Would you please repeat all of the data exactly, omitting the pictures?

════

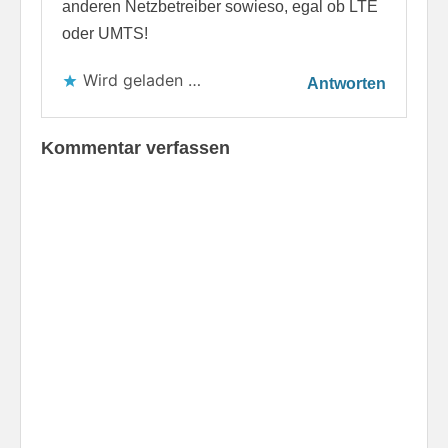
anderen Netzbetreiber sowieso, egal ob LTE
oder UMTS!
Wird geladen …
Antworten
Kommentar verfassen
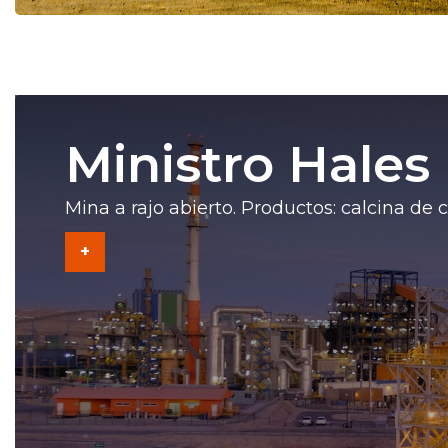
Ministro Hales
Mina a rajo abierto. Productos: calcina de 
+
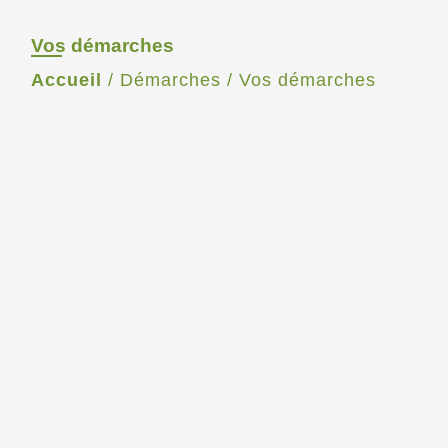
Vos démarches
Accueil
/
Démarches
/
Vos démarches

════

__Answer space__:
anderen Netzbetreiber sowieso, egal ob LTE
oder UMTS!
Wird geladen …
Antworten
Kommentar verfassen
Ministro Hales
Mina a rajo abierto. Productos: calcina de 
+
Vos démarches
Accueil
/
Démarches
/
Vos démarches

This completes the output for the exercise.